Do you remember what you weighed in 7th grade?
I do. I was 5'3" and 114 lbs. by the end of the school year. We had "public" weigh-ins. I don't know how common that was, if it was the teacher's idea, the county or the state; it may have been included on our grade reports. I wasn't teased. Some were, and I'm sure it was a miserable experience for them. No one would put a child through that today. Or would they?Arkansas has been held up as a national model for its childhood obesity program. The 4th annual report is now out. Junkfood was removed from the schools, nutrition and wellness was included in the curriculum, and exercise and physical activity were included for a recommended healthy lifestyle. The Arkansas Act included compulsory BMI screening with reports sent to parents. Even by the third report, no reduction in childhood obesity was shown, and by the fourth participation was down. It seems the counties with the fewest number of overweight children were showing the most underweight children, and there's concern that the intense focus on weight and a healthy lifestyle might actually be causing children to adopt unhealthy behavior!
Sandy at Junk Food Science has a complete run down on this Arkansas program, and has covered it before, citing studies that show BMI in childhood means nothing for health in adulthood and low-fat diets for children aren't good for their development. In fact, no one even knows what a healthy BMI is for children, and it was never meant to be a diagnostic tool for "good health." Also, there's concern that in a poor state, this unproven program has taken important dollars that could be better used elsewhere (math, science, reading, for example).
- Since Act 1220 was enacted in 2003, it has failed to have any measurable effect on children’s weight status; it has failed to demonstrate meaningful improvement in their overall diets or physical activity levels; it has failed to demonstrate improved health outcomes; and there are growing indications that it’s having unintended consequences.
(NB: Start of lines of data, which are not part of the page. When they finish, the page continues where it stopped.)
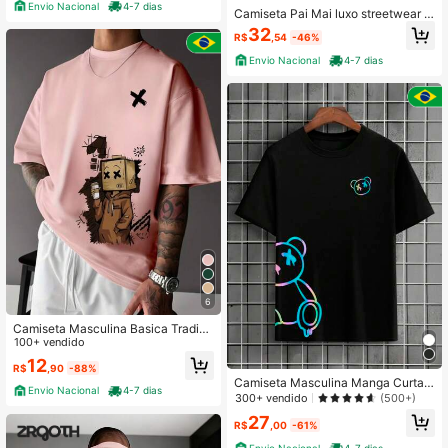
Envio Nacional
4-7 dias
Camiseta Pai Mai luxo streetwear T
-shirt Moda Unissex
32
R$
,54
-46%
Envio Nacional
4-7 dias
6
Camiseta Masculina Basica Tradici
onal Adulto Casual StreetWear Algo
100+ vendido
dão Premium Moda Good Person H
12
R$
,90
-88%
omen Caixa Menino Papelão Sacol
Camiseta Masculina Manga Curta
a Cartoon
Envio Nacional
4-7 dias
Urso Algodão Unissex Plus Size Ver
300+ vendido
(500+)
ão Final do Ano
27
R$
,00
-61%
Envio Nacional
4-7 dias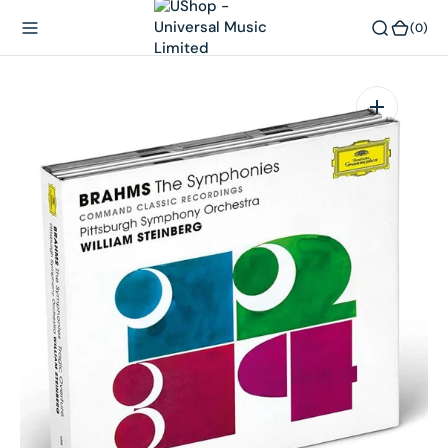
內
(0)
(0)
容
在
相
簿
中
開
啟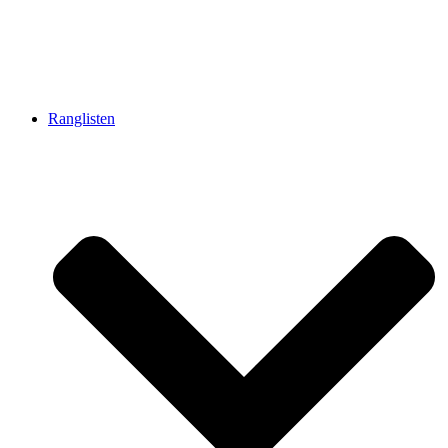
Ranglisten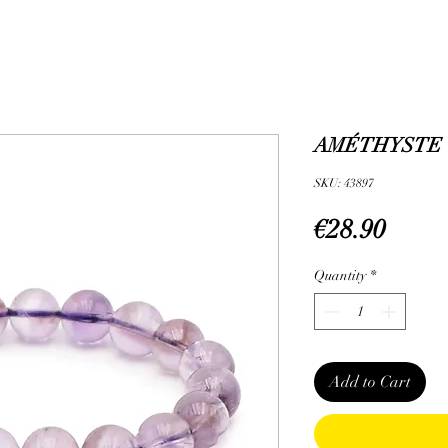
AMÉTHYSTE C
SKU: 43897
Price
€28.90
Quantity
*
Add to Cart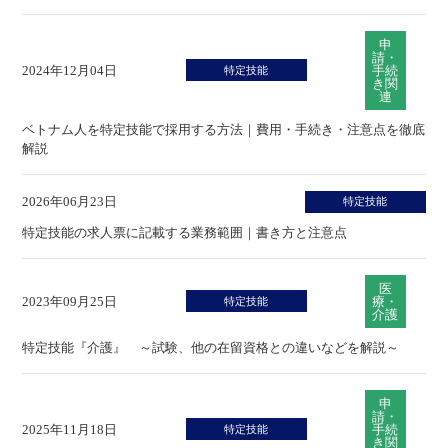
申
請・
2024年12月04日
手続
特定技能
き関
連
ベトナム人を特定技能で採用する方法｜費用・手続き・注意点を徹底
解説
2026年06月23日
特定技能
特定技能の求人票に記載する業務範囲｜書き方と注意点
医
2023年09月25日
療・
特定技能
介護
特定技能『介護』 ～試験、他の在留資格との違いなどを解説～
申
請・
2025年11月18日
手続
特定技能
き関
Parents, healthcare and educational professionals, as well as taxpayers, might rightfully question if the costs for these school-based initiatives might be better utilized in efforts to help improve the future of Arkansas’ children.
- It’s one of the most popular contemporary myths — and the foundation of present-day obesity public policies — that if we all lived rural lifestyles and did hard physical labor all day; ate homegrown, homecooked foods; and had none of today’s modern conveniences and electronics, we would all be thin. It’s a nostalgic vision of past eras ... but it’s not true.
Even living these idealized lifestyles, eating virtuously and physically active far beyond what most of us could imagine, the Old Order Amish are just as fat as the rest of the United States white population. In fact, the average BMIs of mature Amish women (over age 40) are 1-2 kg/m2 higher than those of other U.S. women the same age.
2 comments:
I was 5'5" and 89 lbs.But had been in the hospital that summer with something that our family doctors could not figure out.In 8th grade that made me tall and thin. Taller than all the boys and as thin as most of them. I do not remember anyone laughing.It was recorded under health on my 8th grade report card,with a note that I was biting my fingernails,something I did until I was 50 years old!
If you want to blame fat people on Bush it is fine with me Oh, that is Bill Clinton's home state.Let's blame him you haven't done that in 8 year.Or wait blame Obama but wait he's too thin.Tough one-who to blame. We gotta blame someone. Counld't be they just have poor diets?
Go read Sandy's blog, she's the one who's investigated all the research and found it lacking. But hurry. I think I read that Chris Dodd (D) wants more federal money to run an anti-obesity program for children. Maybe he could just add it to the Fannie Mae bailout.